Stoner, Pedrosa, dan Dovizioso Perkuat Skuad Honda


VALENCIA— Seusai balapan di Valencia, Spanyol (Minggu, 7/11/2010), Honda Racing Corporation (HRC) mengumumkan skuad mereka untuk tahun depan. Pasangan Dani Pedrosa dan Andrea Dovizioso masih dipertahankan, dan satu pebalap baru—seperti yang sudah diberitakan—adalah Casey Stoner dari Ducati.

Dengan bertahannya Pedrosa, sudah bisa ditebak kalau sponsor Repsol masih tetap melekat di Honda RC212V. Bersamaan dengan pengumuman susunan pebalap, HRC juga menyampaikan kelanjutan sponsor dari pelumas Spanyol itu untuk dua musim mendatang. Berarti, kerja sama ini sudah terjalin sejak 1995 dan telah melahirkan juara dunia, di antaranya Michael Doohan dan Valentino Rossi.

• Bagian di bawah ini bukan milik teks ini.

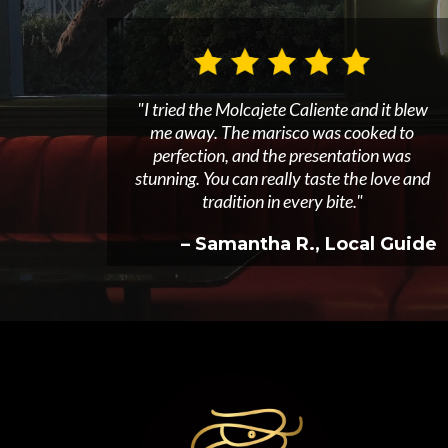
"I tried the Molcajete Caliente and it blew
me away. The marisco was cooked to
perfection, and the presentation was
stunning. You can really taste the love and
tradition in every bite."
– Samantha R., Local Guide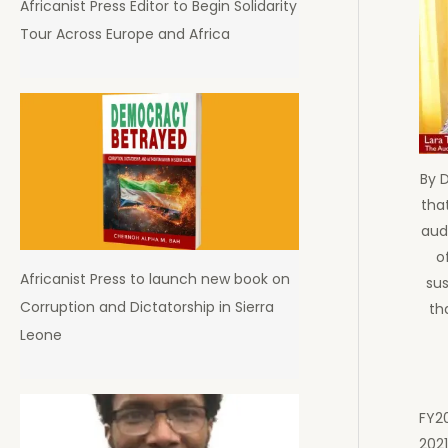
Africanist Press Editor to Begin Solidarity
Tour Across Europe and Africa
By 
that
aud
o
Africanist Press to launch new book on
sus
Corruption and Dictatorship in Sierra
th
Leone
FY20
2021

"Dani, Dovizioso, dan Stoner akan membentuk kekuatan baru dari tim pabrikan di musim 2011. Trio ini mengingatkan kembali kekuatan Honda di pertengahan 1990-an melalui Michael Doohan (Australia), Alex Criville (Spanyol), dan Shinichi Ito (Jepang)," sebut HRC dalam keterangan resminya, Senin (8/11/2010) ini.

Mantan juara dunia 2007, Stoner akan menjalani sesi tes di Sirkuit Valencia dalam minggu-minggu ini.